TOOLS ARE COOL AND SO AM I: THE IMPACT OF FAMILY TOOLS AND TECHNOLOGY ON GIRLS AND BOYS

Executive Summary

Patricia B. Campbell PhD, Kathyrn Acerbo Bachmann, MA, Karin Steinbrueck Campbell-Kibler Associates, Inc. October 1996

In the past twenty years there have been a variety of efforts to increase girls and women’s involvement with math, science and technology. Most of the programs directed at students have been single sex, including Operation SMART, Summer Math: EUREKA!, and Expanding Your Horizons. While there is value to an out-of-school single sex experience for girls, ultimately both girls and boys have to learn how to work together. In school and out, girls need to learn what it takes to reach their goals, boys need to learn to respect girls and to work with them and teachers and other adult leaders need to learn how to create an environment where this happens.

This belief is at the heart of Family Tools and Technology (FT2). FT2 was developed by Arlene Chasek of the Consortium for Educational Equity at Rutgers University. It builds on the Family Math model, which combines parent involvement, hands-on activities and fun, FT2 targets girls and their parents in coed settings with a focus on using tools and solving problems in order to expose under-represented students, particularly girls, and their parents to tools, technology and related careers.
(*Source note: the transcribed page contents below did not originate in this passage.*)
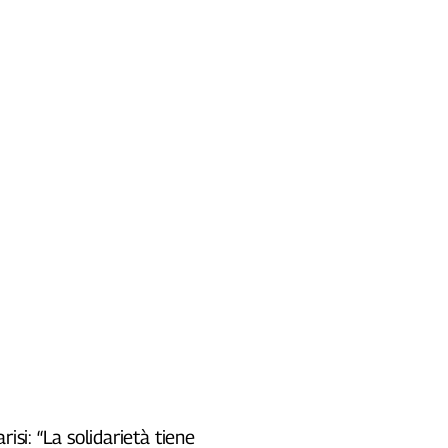
risi: “La solidarietà tiene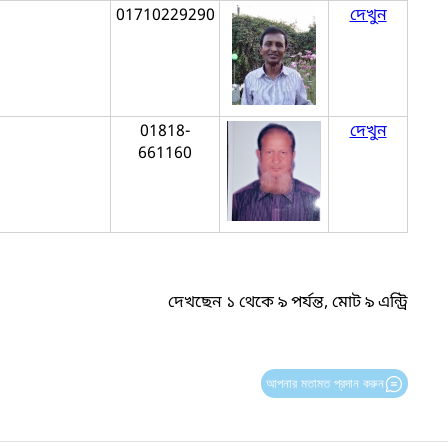
01710229290
দেখুন
01818-
দেখুন
661160
দেখছেন ১ থেকে ৯ পর্যন্ত, মোট ৯ এন্ট্রি
আপনার মতামত প্রদান করুন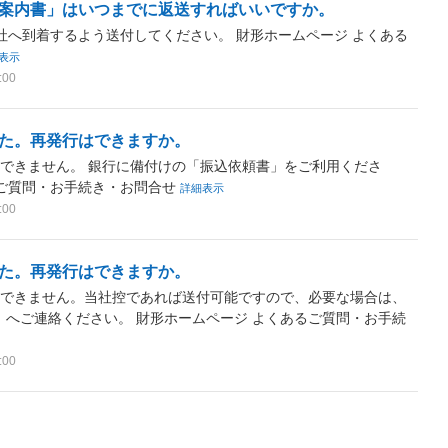
案内書」はいつまでに返送すればいいですか。
社へ到着するよう送付してください。 財形ホームページ よくある
表示
:00
た。再発行はできますか。
できません。 銀行に備付けの「振込依頼書」をご利用くださ
るご質問・お手続き・お問合せ
詳細表示
:00
た。再発行はできますか。
はできません。当社控であれば送付可能ですので、必要な場合は、
818）へご連絡ください。 財形ホームページ よくあるご質問・お手続
:00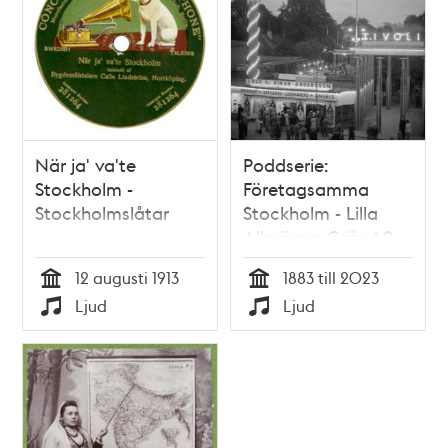
När ja' va'te
Poddserie:
Stockholm -
Företagsamma
Stockholmslåtar
Stockholm - Lilla
Allmänna Gränd 9,
Gröna Lund
12 augusti 1913
1883 till 2023
Tid
Tid
Ljud
Ljud
Typ
Typ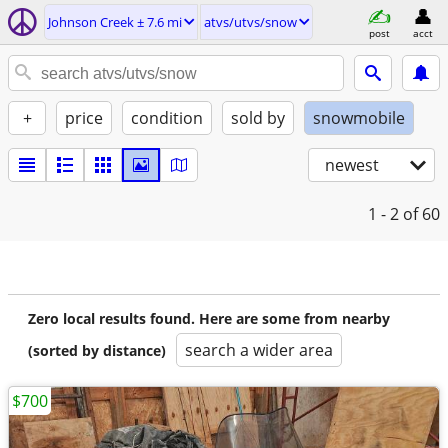
Johnson Creek ± 7.6 mi
atvs/utvs/snow
post
acct
+
price
condition
sold by
snowmobile
newest
1 - 2
of 60
Zero local results found. Here are some from nearby
search a wider area
(sorted by distance)
$700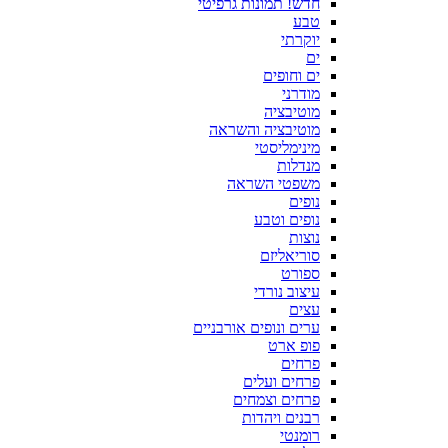
חדש! תמונות גרפיטי
טבע
יוקרתי
ים
ים וחופים
מודרני
מוטיבציה
מוטיבציה והשראה
מינימליסטי
מנדלות
משפטי השראה
נופים
נופים וטבע
נוצות
סוריאליזם
ספורט
עיצוב נורדי
עצים
ערים ונופים אורבניים
פופ ארט
פרחים
פרחים ועלים
פרחים וצמחים
רבנים ויהדות
רומנטי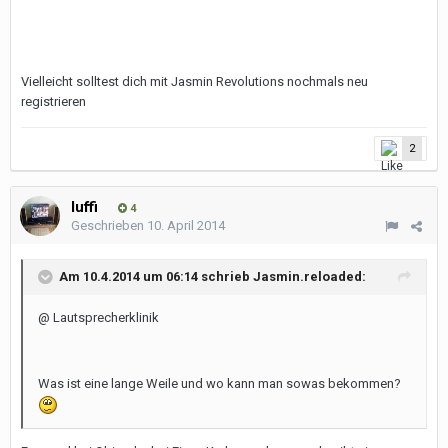
Vielleicht solltest dich mit Jasmin Revolutions nochmals neu
registrieren
2
luffi
4
Geschrieben
10. April 2014
Am 10.4.2014 um 06:14 schrieb Jasmin.reloaded:
@ Lautsprecherklinik
Was ist eine lange Weile und wo kann man sowas bekommen?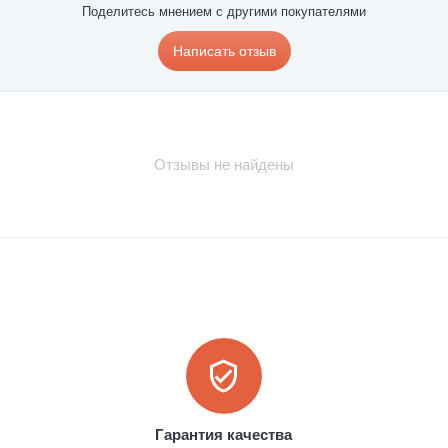
Поделитесь мнением с другими покупателями
Написать отзыв
Отзывы не найдены
Гарантия качества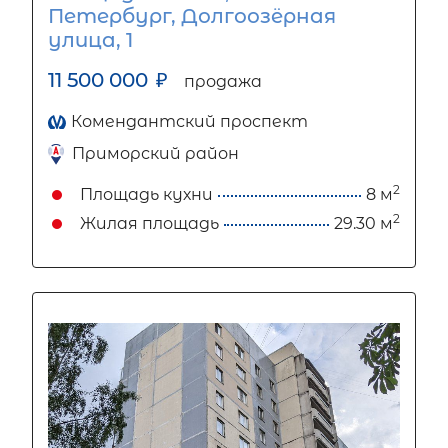
Петербург, Долгоозёрная
улица, 1
11 500 000
₽
продажа
Комендантский проспект
Приморский район
2
Площадь кухни
8 м
2
Жилая площадь
29.30 м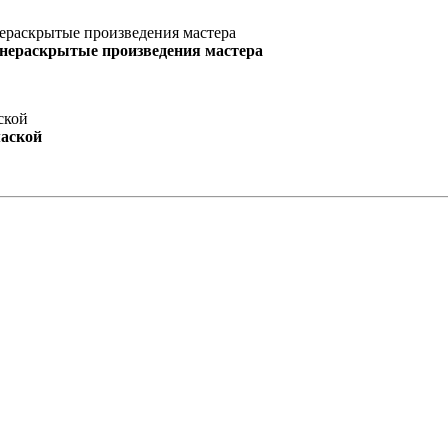
 нераскрытые произведения мастера
маской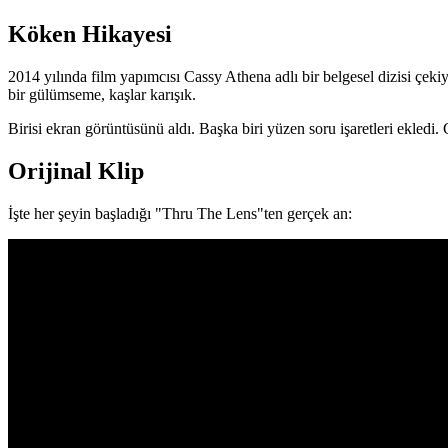
Köken Hikayesi
2014 yılında film yapımcısı Cassy Athena adlı bir belgesel dizisi çek
bir gülümseme, kaşlar karışık.
Birisi ekran görüntüsünü aldı. Başka biri yüzen soru işaretleri ekledi. 
Orijinal Klip
İşte her şeyin başladığı "Thru The Lens"ten gerçek an: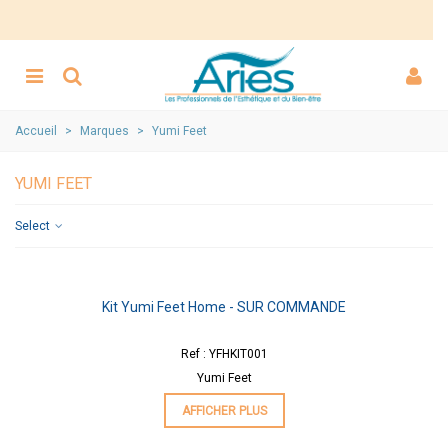
Accueil
>
Marques
>
Yumi Feet
YUMI FEET
Select
Kit Yumi Feet Home - SUR COMMANDE
Ref : YFHKIT001
Yumi Feet
AFFICHER PLUS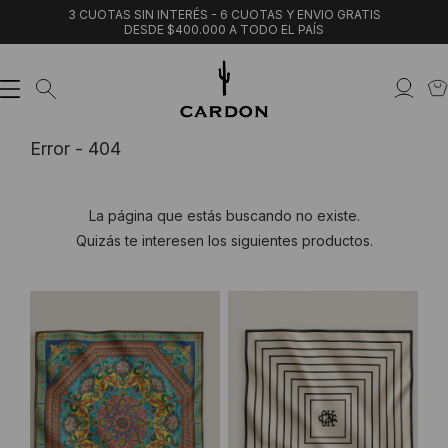
3 CUOTAS SIN INTERÉS - 6 CUOTAS Y ENVIO GRATIS
DESDE $400.000 A TODO EL PAÍS
Error - 404
La página que estás buscando no existe.
Quizás te interesen los siguientes productos.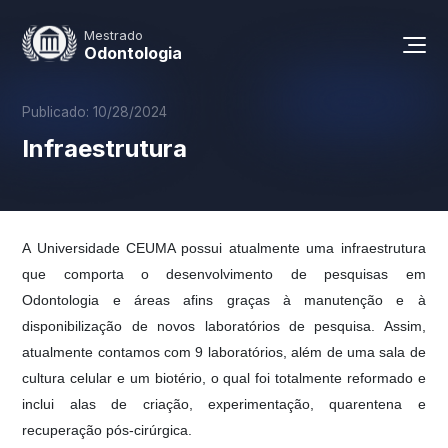
Mestrado
Odontologia
Publicado:
10/28/2024
Infraestrutura
A Universidade CEUMA possui atualmente uma infraestrutura
que comporta o desenvolvimento de pesquisas em
Odontologia e áreas afins graças à manutenção e à
disponibilização de novos laboratórios de pesquisa. Assim,
atualmente contamos com 9 laboratórios, além de uma sala de
cultura celular e um biotério, o qual foi totalmente reformado e
inclui alas de criação, experimentação, quarentena e
recuperação pós-cirúrgica.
Under FT2 a series of 12 major tool-related challenges were developed, as were a variety of related "warm-up" activities. Teacher teams are trained to use the activities and implement the model with an equity focus. They then return to their districts where they recruit elementary students and parents and conduct a series of hands-on sessions for families.

The major goal of FT2 is for girls and boys and parents to work together to "reduce the gaps while all gain", in such diverse areas as tool use, comfort using tools, problem-solving and reduction in gender stereotyping. During the 1995-96 year, twelve sessions of FT2 were done in 12 schools. The FT2 attendance target was ten families with 70% of the children attending being girls. Nine of the 12 teams achieved that goal with the others coming close. In spite of the snowiest winter on record on the east coast, FT2 attendance stayed relatively consistent across the sites with few sites having major drops in the number of families and students participating. The FT2 target of 70% girls was met. Overall 72% of the students attending were girls and 28% were boys. Adult females were in a slight majority, with 54% of those attending women and 46% men. In addition 35% of the children attending were children of color.

EVALUATION METHODS

To begin to explore the impact of FT2 on participating girls and boys, all students attending FT2 completed questionnaires at the beginning of their involvement with FT2 and again at the end of the 6th and 12th sessions. The questionnaires focused on their own tool use, attitudes toward tools and those who use them, as well as the tool and technology activities they did out of school and their career interests.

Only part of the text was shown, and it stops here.